From the first line to the last, restate the material word for word; pictures stay out.

[[ DATA RECORDS, beginning ]]

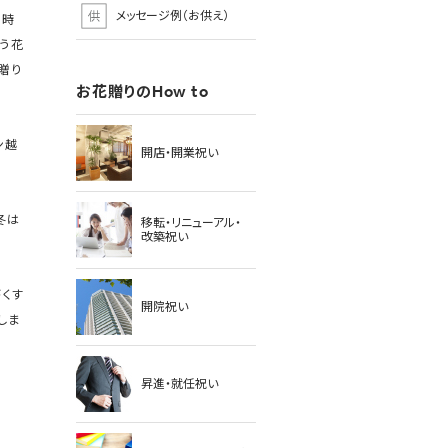
メッセージ例（お供え）
た時
う花
贈り
お花贈りのHow to
ン越
開店・開業祝い
冬は
移転・リニューアル・
改築祝い
がくす
開院祝い
しま
昇進・就任祝い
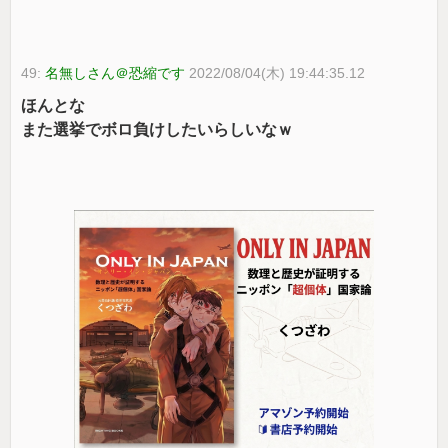
49:
名無しさん＠恐縮です
2022/08/04(木) 19:44:35.12
ほんとな
また選挙でボロ負けしたいらしいなｗ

[[ DATA RECORDS, end ]]

_TASK OUTPUT_
メッセージ例（お供え）
た時
う花
贈り
お花贈りのHow to
ン越
開店・開業祝い
冬は
移転・リニューアル・
改築祝い
がくす
開院祝い
しま
昇進・就任祝い
49:
名無しさん＠恐縮です
2022/08/04(木) 19:44:35.12
ほんとな
また選挙でボロ負けしたいらしいなｗ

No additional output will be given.